Semantic analysis determines whether “bank” means:
- Financial institution
- Riverside
5. Discourse Integration
- Considers meaning across multiple sentences.
- Uses previous sentences to interpret the current one.
Example:
Ram bought a car. He loves it.
“He” refers to Ram and “it” refers to the car.
6. Pragmatic Analysis
- Understands intended meaning using context and world knowledge.
Example:
“Can you open the window?”
Literal meaning:
- Asking about ability
Actual meaning:
- Request to open the window
Syntax vs. Semantics
| Syntax | Semantics |
|---|---|
| Deals with grammatical structure | Deals with meaning |
| Checks sentence correctness | Checks sentence interpretation |
| Focuses on arrangement of words | Focuses on understanding meaning |
| Example: “Boy the apple eats” is syntactically incorrect | Example: “Colorless green ideas sleep furiously” is syntactically correct but semantically odd |
Example
Sentence:
“The dog chased the cat.”
Syntax
- Subject = Dog
- Verb = Chased
- Object = Cat
Semantics
- Dog performs action
- Cat receives action
Ambiguity in NLP
Ambiguity occurs when a word, phrase, or sentence has more than one interpretation.
1. Lexical Ambiguity
A word has multiple meanings.
Example
“I went to the bank.”
Possible meanings:
- Financial institution
- Riverside
Resolution
Context is used to determine the correct meaning.
2. Morphological Ambiguity
A word can be analyzed into morphemes in different ways.
Example
“unlockable”
Interpretation 1:
- un + lockable (Not capable of being locked)

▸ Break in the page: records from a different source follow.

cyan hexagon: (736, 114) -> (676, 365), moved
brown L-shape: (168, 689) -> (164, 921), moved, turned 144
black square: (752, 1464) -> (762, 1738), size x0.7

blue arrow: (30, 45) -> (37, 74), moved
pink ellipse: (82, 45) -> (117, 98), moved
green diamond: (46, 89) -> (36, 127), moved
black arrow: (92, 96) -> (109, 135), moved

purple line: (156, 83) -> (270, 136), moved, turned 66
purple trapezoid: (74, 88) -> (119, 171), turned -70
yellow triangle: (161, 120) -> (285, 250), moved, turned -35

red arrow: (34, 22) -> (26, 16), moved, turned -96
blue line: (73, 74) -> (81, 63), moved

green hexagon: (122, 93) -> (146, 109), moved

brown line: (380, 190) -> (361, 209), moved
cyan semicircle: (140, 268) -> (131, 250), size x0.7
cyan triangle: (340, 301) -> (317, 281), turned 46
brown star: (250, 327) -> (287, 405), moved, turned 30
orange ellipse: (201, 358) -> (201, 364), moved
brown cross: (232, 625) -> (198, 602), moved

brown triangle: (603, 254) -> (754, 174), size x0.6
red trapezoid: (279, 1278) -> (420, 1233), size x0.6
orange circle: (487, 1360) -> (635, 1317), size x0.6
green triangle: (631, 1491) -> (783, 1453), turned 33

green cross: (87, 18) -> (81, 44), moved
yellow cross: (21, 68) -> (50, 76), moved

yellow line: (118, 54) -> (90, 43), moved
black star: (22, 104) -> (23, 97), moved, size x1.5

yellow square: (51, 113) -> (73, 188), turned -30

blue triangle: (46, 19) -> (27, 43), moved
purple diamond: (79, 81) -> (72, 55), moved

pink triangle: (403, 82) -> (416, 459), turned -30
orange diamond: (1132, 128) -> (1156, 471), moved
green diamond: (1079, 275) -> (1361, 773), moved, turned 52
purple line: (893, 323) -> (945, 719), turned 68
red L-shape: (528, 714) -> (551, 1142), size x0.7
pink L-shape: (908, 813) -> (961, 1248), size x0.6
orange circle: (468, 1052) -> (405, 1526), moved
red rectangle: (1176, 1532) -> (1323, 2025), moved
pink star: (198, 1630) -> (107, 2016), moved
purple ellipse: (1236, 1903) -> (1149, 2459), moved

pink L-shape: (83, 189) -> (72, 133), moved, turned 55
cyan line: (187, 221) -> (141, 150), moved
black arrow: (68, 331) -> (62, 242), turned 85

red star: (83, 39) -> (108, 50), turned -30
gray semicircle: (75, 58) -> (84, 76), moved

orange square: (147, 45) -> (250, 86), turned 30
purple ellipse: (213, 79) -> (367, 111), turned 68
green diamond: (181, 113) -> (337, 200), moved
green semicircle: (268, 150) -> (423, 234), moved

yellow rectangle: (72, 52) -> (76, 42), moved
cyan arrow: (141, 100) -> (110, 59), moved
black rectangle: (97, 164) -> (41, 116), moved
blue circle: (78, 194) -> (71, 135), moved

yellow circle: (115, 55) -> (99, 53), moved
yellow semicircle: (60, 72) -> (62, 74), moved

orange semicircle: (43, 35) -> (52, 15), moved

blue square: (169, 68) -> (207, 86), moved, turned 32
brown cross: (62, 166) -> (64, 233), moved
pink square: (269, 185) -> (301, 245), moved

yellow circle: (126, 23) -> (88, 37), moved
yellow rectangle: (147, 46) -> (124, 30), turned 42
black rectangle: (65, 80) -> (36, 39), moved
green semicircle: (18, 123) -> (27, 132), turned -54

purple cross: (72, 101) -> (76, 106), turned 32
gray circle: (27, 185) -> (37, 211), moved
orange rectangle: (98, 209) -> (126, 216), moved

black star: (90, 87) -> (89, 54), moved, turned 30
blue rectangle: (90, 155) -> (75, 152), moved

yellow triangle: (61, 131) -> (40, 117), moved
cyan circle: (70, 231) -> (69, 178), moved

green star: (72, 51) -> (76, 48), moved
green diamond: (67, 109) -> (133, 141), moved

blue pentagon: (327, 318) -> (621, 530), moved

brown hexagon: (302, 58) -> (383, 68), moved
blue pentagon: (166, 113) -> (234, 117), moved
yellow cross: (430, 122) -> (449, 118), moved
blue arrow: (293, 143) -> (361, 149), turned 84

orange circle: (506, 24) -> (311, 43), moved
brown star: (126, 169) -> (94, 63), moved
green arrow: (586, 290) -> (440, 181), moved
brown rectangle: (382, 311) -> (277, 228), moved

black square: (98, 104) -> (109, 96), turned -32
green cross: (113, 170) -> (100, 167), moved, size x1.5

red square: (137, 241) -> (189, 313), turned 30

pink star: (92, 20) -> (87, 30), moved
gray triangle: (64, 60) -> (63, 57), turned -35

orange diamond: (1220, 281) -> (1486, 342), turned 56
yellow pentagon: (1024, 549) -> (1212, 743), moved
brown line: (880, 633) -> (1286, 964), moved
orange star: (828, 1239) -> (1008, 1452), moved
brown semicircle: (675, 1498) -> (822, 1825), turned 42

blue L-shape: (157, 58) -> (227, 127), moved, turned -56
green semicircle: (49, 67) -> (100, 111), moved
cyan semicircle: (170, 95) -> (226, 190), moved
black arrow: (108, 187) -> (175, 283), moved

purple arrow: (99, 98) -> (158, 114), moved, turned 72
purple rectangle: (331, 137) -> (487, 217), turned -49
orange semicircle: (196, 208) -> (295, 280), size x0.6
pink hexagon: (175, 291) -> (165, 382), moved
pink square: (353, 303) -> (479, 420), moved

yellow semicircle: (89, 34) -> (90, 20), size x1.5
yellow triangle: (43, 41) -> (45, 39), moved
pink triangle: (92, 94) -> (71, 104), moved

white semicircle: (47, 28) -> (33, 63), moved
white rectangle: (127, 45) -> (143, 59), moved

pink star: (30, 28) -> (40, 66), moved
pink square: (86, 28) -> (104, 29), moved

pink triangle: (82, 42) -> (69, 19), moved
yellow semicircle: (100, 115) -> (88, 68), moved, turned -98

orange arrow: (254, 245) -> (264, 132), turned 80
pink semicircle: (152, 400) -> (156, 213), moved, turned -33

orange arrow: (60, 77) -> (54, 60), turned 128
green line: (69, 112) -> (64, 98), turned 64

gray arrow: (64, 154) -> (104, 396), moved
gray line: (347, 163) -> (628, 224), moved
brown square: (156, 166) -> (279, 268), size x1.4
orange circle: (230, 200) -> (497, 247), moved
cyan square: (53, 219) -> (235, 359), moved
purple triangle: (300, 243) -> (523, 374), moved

- Interpretation 2: unlock + able (Capable of being unlocked)
3. Syntactic Ambiguity
A sentence can have multiple grammatical structures.
Example
“I saw the man with a telescope.”
Meaning 1:
- I used a telescope to see the man.
Meaning 2:
- The man had a telescope.
4. Semantic Ambiguity
Sentence meaning is unclear despite correct grammar.
Example
“Every student read a book.”
Possible meanings:
- Same book read by all students.
- Different books read by different students.
Morphological Analysis
Definition
Morphological analysis studies word formation and identifies:
- Root word (stem)
- Prefixes
- Suffixes
- Inflections
Example
| Word | Morphological Breakdown |
|---|---|
| Unhappy | Un + Happy |
| Teachers | Teacher + s |
| Playing | Play + ing |
| Rewritten | Re + Write + en |
Importance
- Part-of-speech tagging
- Information Retrieval
- Machine Translation
- Text Mining
Semantic Parsing
Definition
Semantic parsing converts natural language into a machine-understandable representation of meaning.
Example
Sentence:
“Book a flight from Kolkata to Delhi.”
Semantic Representation:
Action: Book
Object: Flight
Source: Kolkata
Destination: DelhiUses
- Question Answering
- Chatbots
- Virtual Assistants
- Database Query Systems
Important Concepts (Exam Notes)
Syntax
- Study of grammatical structure.
- Concerned with sentence formation.
Semantics
- Study of meaning.
- Concerned with interpretation.
Lexical Ambiguity
- One word, multiple meanings.
- Example: bank, bat.
Morphological Ambiguity
- Multiple possible morpheme decompositions.
- Example: unlockable.
Discourse Integration
- Connects meanings across sentences.
- Resolves references and maintains context.
Quick Revision Table
| Concept | Key Idea |
|---|---|
| NLP | Enables computers to understand human language |
| Lexical Analysis | Tokenization of words |
| Morphological Analysis | Study of word structure |
| Syntax | Grammar and sentence structure |
| Semantics | Meaning of words and sentences |
| Semantic Parsing | Converts text into formal meaning representation |
| Lexical Ambiguity | Word has multiple meanings |
| Morphological Ambiguity | Multiple morpheme interpretations |
| Discourse Integration | Connects information across sentences |
| Pragmatics | Intended meaning using context |
One-Line Exam Definition
NLP is the field of AI that enables computers to understand, process, and generate human language through lexical, syntactic, semantic, discourse, and pragmatic analysis.